Perguntas e respostas

Qual objeto das ADCs 43, 44 e 54 (execução provisória da pena)?
A OAB e dois partidos político pedem que o STF condicione o início do cumprimento da pena ao esgotamento de todas as possibilidades de recurso (trânsito em julgado). Desde 2016, o Plenário adota o entendimento de que o início da execução da pena condenatória após decisão de segunda instância não viola o princípio constitucional da presunção de inocência.

A decisão a ser tomada pelo STF diz respeito a todas as pessoas com pena privativa de liberdade?
Não. A discussão diz respeito apenas aos casos em que foi determinado o início da execução provisória da pena após condenação em segunda instância. Ela não alcança, portanto, pessoas presas preventivamente, na forma da legislação processual (artigo 312 do Código de Processo Penal – CPP). 

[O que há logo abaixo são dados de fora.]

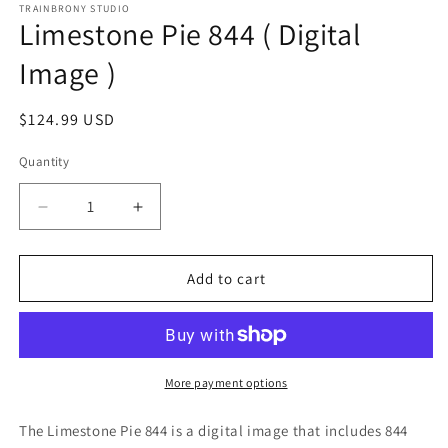
1
TRAINBRONY STUDIO
Limestone Pie 844 ( Digital
in
modal
Image )
Regular
$124.99 USD
price
Quantity
Decrease
Increase
quantity
quantity
for
for
Limestone
Limestone
Add to cart
Pie
Pie
844
844
(
(
Digital
Digital
Image
Image
More payment options
)
)
The Limestone Pie 844
is a digital image that includes 844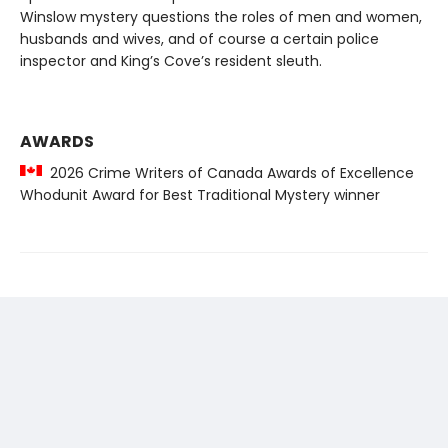
Winslow mystery questions the roles of men and women,
husbands and wives, and of course a certain police
inspector and King’s Cove’s resident sleuth.
AWARDS
2026 Crime Writers of Canada Awards of Excellence
Whodunit Award for Best Traditional Mystery winner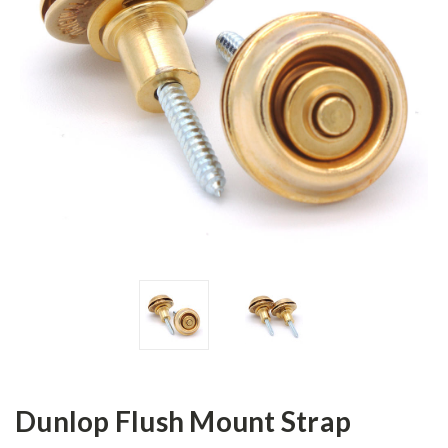
Dunlop Flush Mount Strap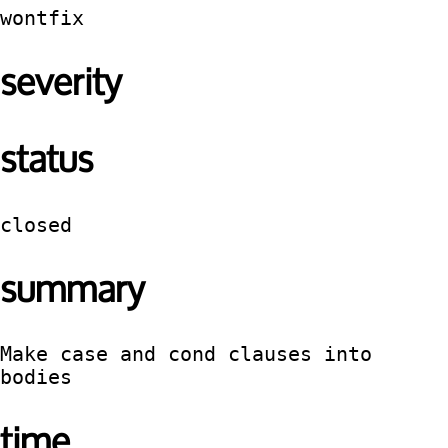
wontfix
severity
status
closed
summary
Make case and cond clauses into 
bodies
time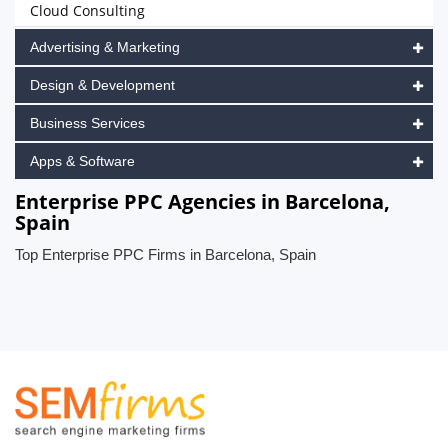
Cloud Consulting
Advertising & Marketing
Design & Development
Business Services
Apps & Software
Enterprise PPC Agencies in Barcelona,
Spain
Top Enterprise PPC Firms in Barcelona, Spain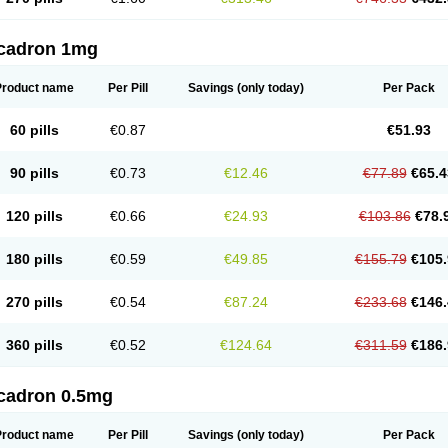
cadron 1mg
Product name
Per Pill
Savings
(only today)
Per Pack
60 pills
€0.87
€51.93
90 pills
€0.73
€12.46
€77.89
€65.4
120 pills
€0.66
€24.93
€103.86
€78.
180 pills
€0.59
€49.85
€155.79
€105.
270 pills
€0.54
€87.24
€233.68
€146.
360 pills
€0.52
€124.64
€311.59
€186.
cadron 0.5mg
Product name
Per Pill
Savings
(only today)
Per Pack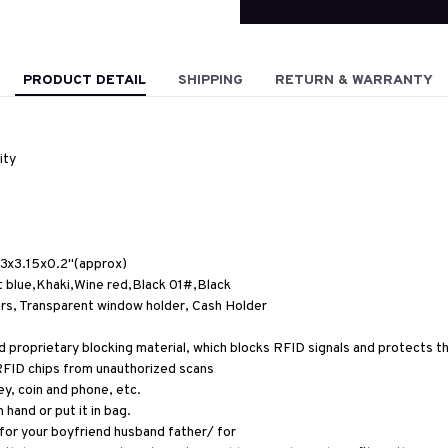
PRODUCT DETAIL
SHIPPING
RETURN & WARRANTY
ity
3x3.15x0.2''(approx)
t blue,Khaki,Wine red,Black 01#,Black
ers, Transparent window holder, Cash Holder
proprietary blocking material, which blocks RFID signals and protects the
RFID chips from unauthorized scans
ey, coin and phone, etc.
 hand or put it in bag.
 for your boyfriend husband father/ for 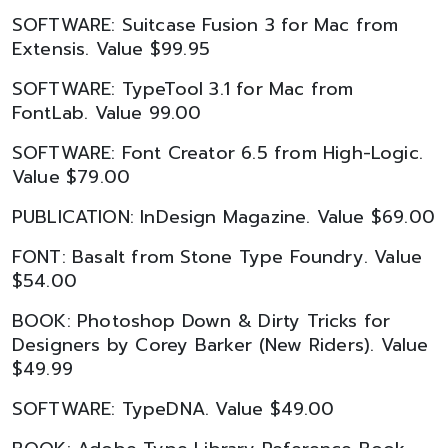
SOFTWARE: Suitcase Fusion 3 for Mac from
Extensis. Value $99.95
SOFTWARE: TypeTool 3.1 for Mac from
FontLab. Value 99.00
SOFTWARE: Font Creator 6.5 from High-Logic.
Value $79.00
PUBLICATION: InDesign Magazine. Value $69.00
FONT: Basalt from Stone Type Foundry. Value
$54.00
BOOK: Photoshop Down & Dirty Tricks for
Designers by Corey Barker (New Riders). Value
$49.99
SOFTWARE: TypeDNA. Value $49.00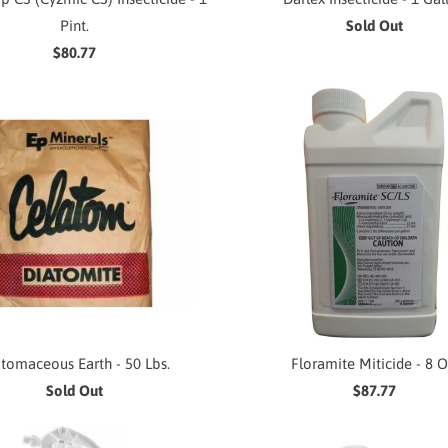
Pint.
Sold Out
$80.77
tomaceous Earth - 50 Lbs.
Floramite Miticide - 8 O
Sold Out
$87.77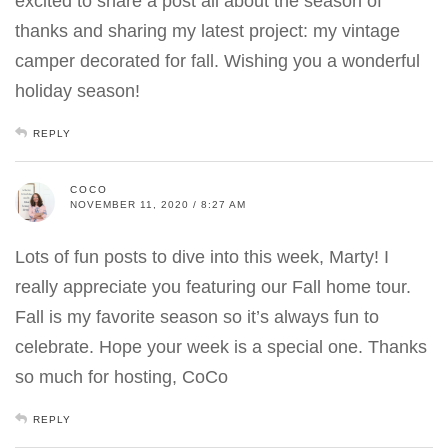
excited to share a post all about the season of
thanks and sharing my latest project: my vintage
camper decorated for fall. Wishing you a wonderful
holiday season!
REPLY
COCO
NOVEMBER 11, 2020 / 8:27 AM
Lots of fun posts to dive into this week, Marty! I
really appreciate you featuring our Fall home tour.
Fall is my favorite season so it’s always fun to
celebrate. Hope your week is a special one. Thanks
so much for hosting, CoCo
REPLY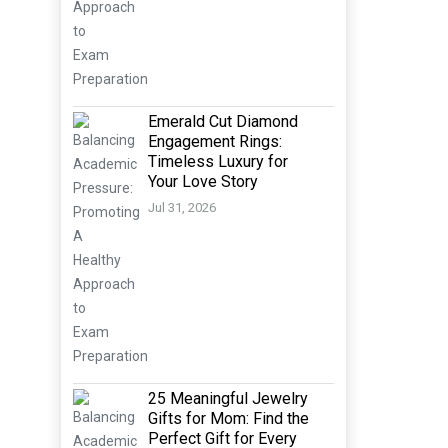
Emerald Cut Diamond
Engagement Rings:
Timeless Luxury for
Your Love Story
Jul 31, 2026
25 Meaningful Jewelry
Gifts for Mom: Find the
Perfect Gift for Every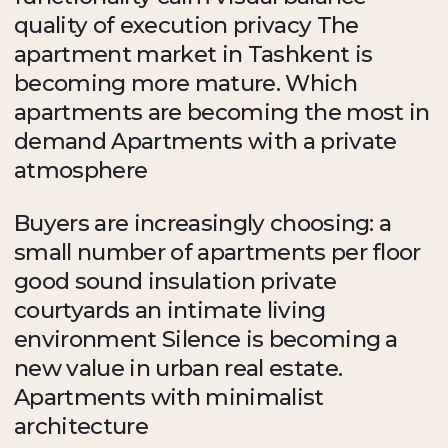
quality of execution privacy The
apartment market in Tashkent is
becoming more mature. Which
apartments are becoming the most in
demand Apartments with a private
atmosphere
Buyers are increasingly choosing: a
small number of apartments per floor
good sound insulation private
courtyards an intimate living
environment Silence is becoming a
new value in urban real estate.
Apartments with minimalist
architecture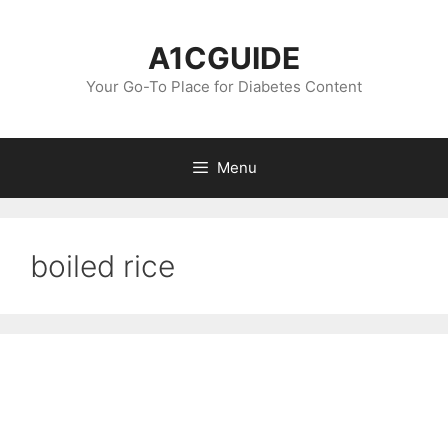
Skip
to
A1CGUIDE
content
Your Go-To Place for Diabetes Content
Menu
boiled rice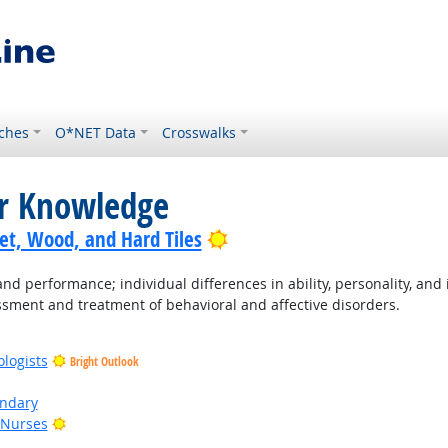
ches
O*NET Data
Crosswalks
or Knowledge
Bright Outlook
pet, Wood, and Hard Tiles
performance; individual differences in ability, personality, and i
sment and treatment of behavioral and affective disorders.
ologists
Bright Outlook
ondary
Bright Outlook
 Nurses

Qual a diferença entre execução provisória da pena e prisão preventiva?
Na execução provisória da pena, admitida após a segunda instância, já houve a confirmação da sentença condenatória. Nesses casos, em tese, ainda são possíveis recursos ao STJ e ao STF para tratar de questões legais ou constitucionais. A prisão preventiva, por sua vez, pode ser decretada em qualquer fase do processo, desde que preenchidos os requisitos do artigo 312 do CPP. A medida se aplica, por exemplo, a pessoas com alto grau de periculosidade ou com comprovado risco de fuga.